Seriously, folks, amirite?  So!  You’ve moved on to the stage where you’re writing letters for your students.  Surely, at least, that means that you no longer have to subject yourself to the embarrassment of asking people to write letters for you.   (Pause for anticipatory laughter.)  You’re a professor now!  You don’t need any stinkin’ letters!  You write the letters now!  You hold other people’s lives in your hands!  (Evil-genius laugh.)

Oh…wait a minute.  You want to apply for a fellowship to go to a library and read the correspondence of a nineteenth-century writer.  Sorry, you need a letter for that.  (Scattering of guffaws.)  It’s okay, at least you get to go somewhere…glamorous?  (Pause.) Oh, really, the University of Kansas?  Well, I hear Lawrence is very pretty this time of year.

Ah, a writers’ colony!  Sounds great.  You’ll finally finish that novel, and they tiptoe up to your door every day at noon and leave your lunch outside the door.  (Pause.)  All you need to do is fill out this application…and this statement of purpose…and this project description…upload a work sample…and just one more thing…(Pause) Three letters of recommendation.

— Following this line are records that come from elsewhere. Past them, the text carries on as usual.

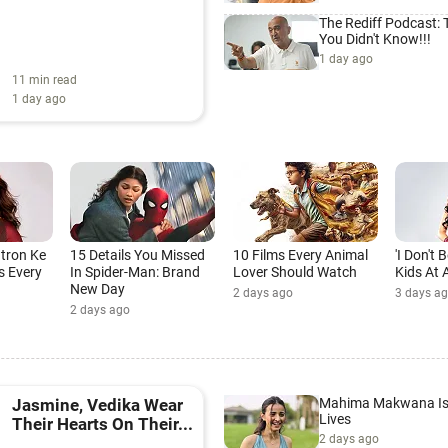
The Rediff Podcast:
You Didn't Know!!!
1 day ago
11 min read
1 day ago
atron Ke
15 Details You Missed
10 Films Every Animal
'I Don't
s Every
In Spider-Man: Brand
Lover Should Watch
Kids At A
New Day
2 days ago
3 days a
2 days ago
Mahima Makwana Is 
Jasmine, Vedika Wear
Lives
Their Hearts On Their...
2 days ago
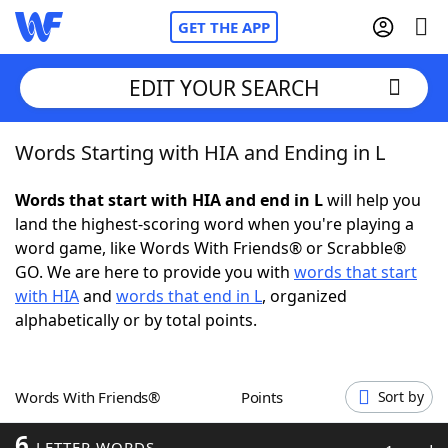
GET THE APP
EDIT YOUR SEARCH
Words Starting with HIA and Ending in L
Home
Words that start with HIA and end in L
will help you
Words With Friends
Cheat
land the highest-scoring word when you're playing a
word game, like Words With Friends® or Scrabble®
NYT Crossplay Cheat
GO. We are here to provide you with
words that start
with HIA
and
words that end in L
, organized
Scrabble
Helpers
alphabetically or by total points.
Today's NYT Games
Hints & Answers
Words With Friends®
Points
Sort by
Word Games
Helpers
6
LETTER WORDS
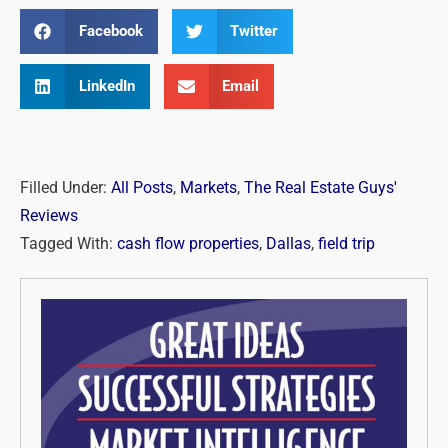
Facebook
Twitter
LinkedIn
Email
Filled Under:
All Posts
,
Markets
,
The Real Estate Guys'
Reviews
Tagged With:
cash flow properties
,
Dallas
,
field trip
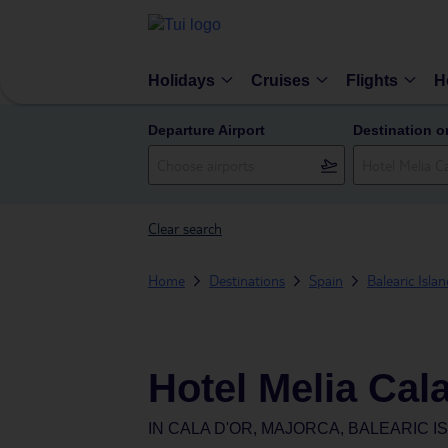
Holidays
Cruises
Flights
H
Departure Airport
Destination o
Clear search
Home
Destinations
Spain
Balearic Isla
Hotel Melia Cal
IN
CALA D'OR, MAJORCA, BALEARIC I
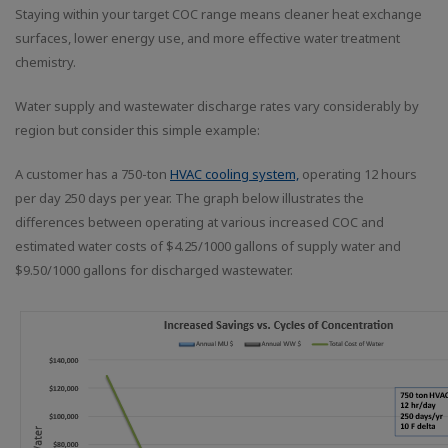
Staying within your target COC range means cleaner heat exchange
surfaces, lower energy use, and more effective water treatment
chemistry.
Water supply and wastewater discharge rates vary considerably by
region but consider this simple example:
A customer has a 750-ton
HVAC cooling system,
operating 12 hours
per day 250 days per year. The graph below illustrates the
differences between operating at various increased COC and
estimated water costs of $4.25/1000 gallons of supply water and
$9.50/1000 gallons for discharged wastewater.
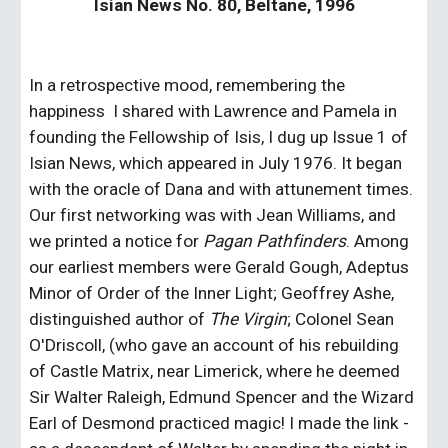
Isian News No. 80, Beltane, 1996
In a retrospective mood, remembering the 
happiness  I shared with Lawrence and Pamela in 
founding the Fellowship of Isis, I dug up Issue 1 of 
Isian News, which appeared in July 1976. It began 
with the oracle of Dana and with attunement times. 
Our first networking was with Jean Williams, and 
we printed a notice for 
Pagan Pathfinders
. Among 
our earliest members were Gerald Gough, Adeptus 
Minor of Order of the Inner Light; Geoffrey Ashe, 
distinguished author of 
The Virgin
; Colonel Sean 
O'Driscoll, (who gave an account of his rebuilding 
of Castle Matrix, near Limerick, where he deemed 
Sir Walter Raleigh, Edmund Spencer and the Wizard 
Earl of Desmond practiced magic! I made the link - 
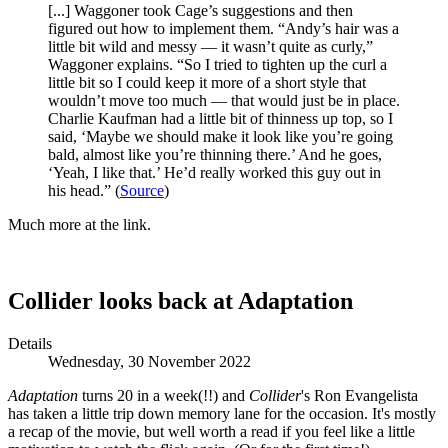
[...] Waggoner took Cage’s suggestions and then
figured out how to implement them. “Andy’s hair was a
little bit wild and messy — it wasn’t quite as curly,”
Waggoner explains. “So I tried to tighten up the curl a
little bit so I could keep it more of a short style that
wouldn’t move too much — that would just be in place.
Charlie Kaufman had a little bit of thinness up top, so I
said, ‘Maybe we should make it look like you’re going
bald, almost like you’re thinning there.’ And he goes,
‘Yeah, I like that.’ He’d really worked this guy out in
his head.” (
Source
)
Much more at the link.
Collider looks back at Adaptation
Details
Wednesday, 30 November 2022
Adaptation
turns 20 in a week(!!) and
Collider
's Ron Evangelista
has taken a little trip down memory lane for the occasion. It's mostly
a recap of the movie, but well worth a read if you feel like a little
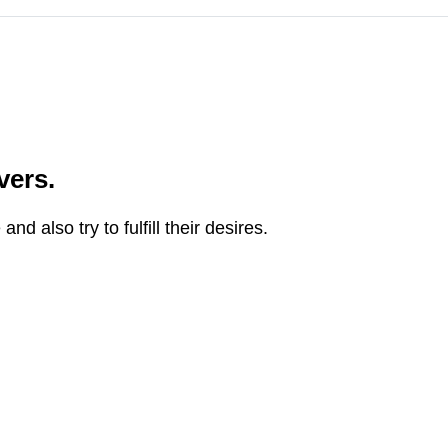
vers.
 also try to fulfill their desires.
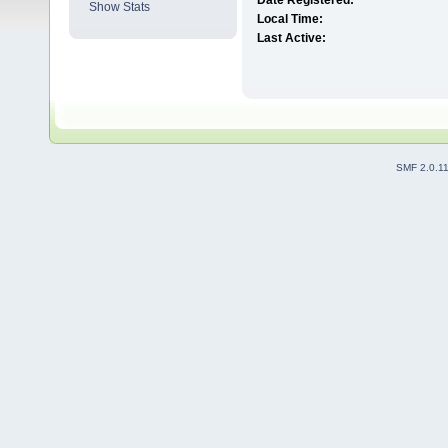
Date Registered:
Show Stats
Local Time:
Last Active:
SMF 2.0.1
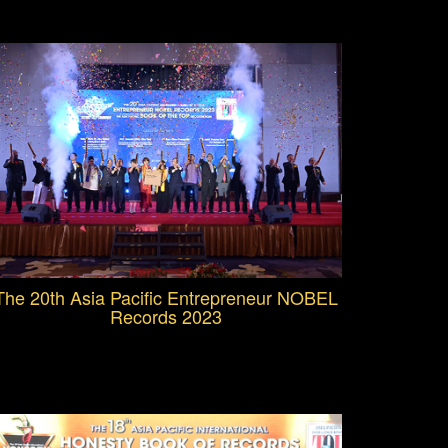
The 20th Asia Pacific Entrepreneur NOBEL
Records 2023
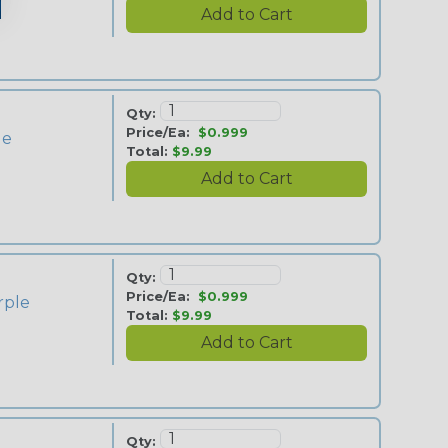
Qty:
Price/Ea:
$0.999
ue
Total:
$9.99
Qty:
Price/Ea:
$0.999
rple
Total:
$9.99
Qty:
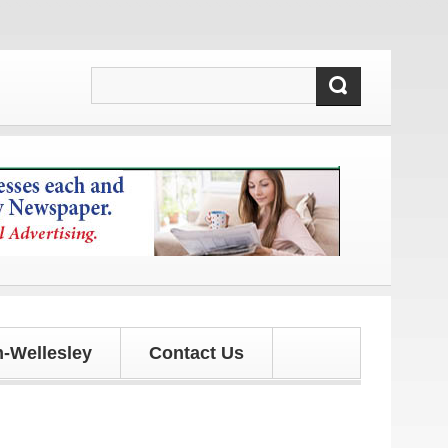
dates!
-Wellesley
Contact Us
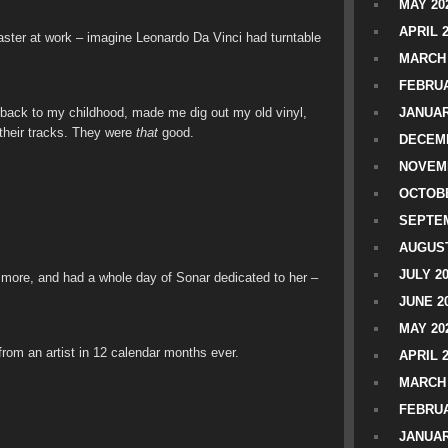
MAY 20
APRIL 
ster at work – imagine Leonardo Da Vinci had turntable
MARCH 
FEBRUA
 back to my childhood, made me dig out my old vinyl,
JANUAR
 their tracks. They were
that
good.
DECEMB
NOVEM
OCTOBE
SEPTEM
AUGUST
JULY 2
more, and had a whole day of Sonar dedicated to her –
JUNE 2
MAY 20
from an artist in 12 calendar months ever.
APRIL 
MARCH 
FEBRUA
JANUAR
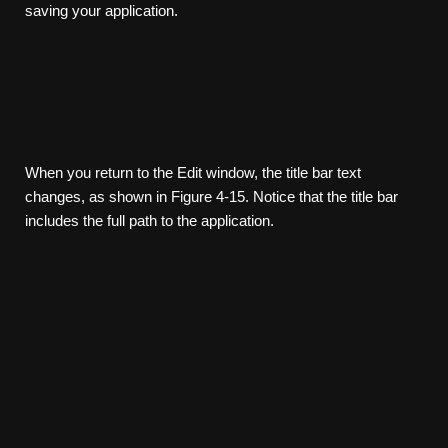
saving your application.
When you return to the Edit window, the title bar text
changes, as shown in Figure 4-15. Notice that the title bar
includes the full path to the application.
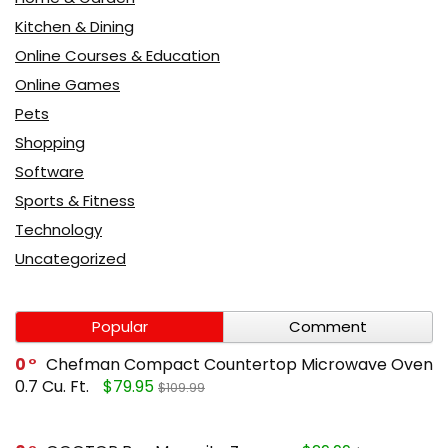
Kitchen & Dining
Online Courses & Education
Online Games
Pets
Shopping
Software
Sports & Fitness
Technology
Uncategorized
Popular
Comment
0
Chefman Compact Countertop Microwave Oven
0.7 Cu. Ft.
$79.95
$109.99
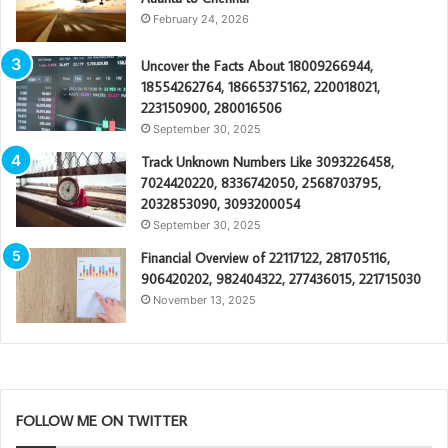
February 24, 2026
Uncover the Facts About 18009266944,
18554262764, 18665375162, 220018021,
223150900, 280016506
September 30, 2025
Track Unknown Numbers Like 3093226458,
7024420220, 8336742050, 2568703795,
2032853090, 3093200054
September 30, 2025
Financial Overview of 22117122, 281705116,
906420202, 982404322, 277436015, 221715030
November 13, 2025
FOLLOW ME ON TWITTER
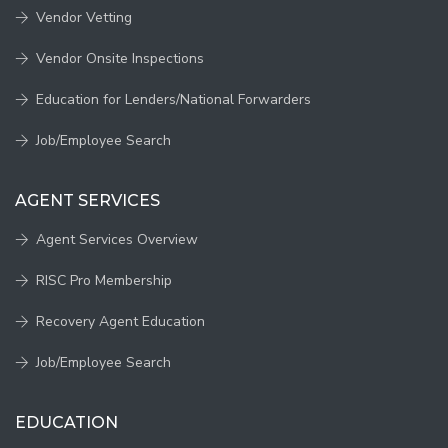
Vendor Vetting
Vendor Onsite Inspections
Education for Lenders/National Forwarders
Job/Employee Search
AGENT SERVICES
Agent Services Overview
RISC Pro Membership
Recovery Agent Education
Job/Employee Search
EDUCATION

(Laughter, applause, blackout.)

Yeah, seriously.  Anyway, the good news is that after getting dinged from one colony for next summer, I’ve gotten in one new application (which means two unfortunate folk who now have to send in recs for me) and started another.  I also submitted a big packet of work for a prize and have the new book manuscript out at several presses.  Now I have to pick up my magazine submissions again.  I struck out in 2011, but I approached ten different magazines and got some positive feedback.  I am determined 2012 will be the year the book gets taken, though, so I need to keep sending so that I can place whatever it is I’m going to place.

And something else:  all my grad school recs, college recs, job recs, internship recs are done for this round.  Ha!

Merry Christmas if you celebrate…and a nice peaceful couple of days if you are, like me, enjoying the quiet while other people celebrate around you.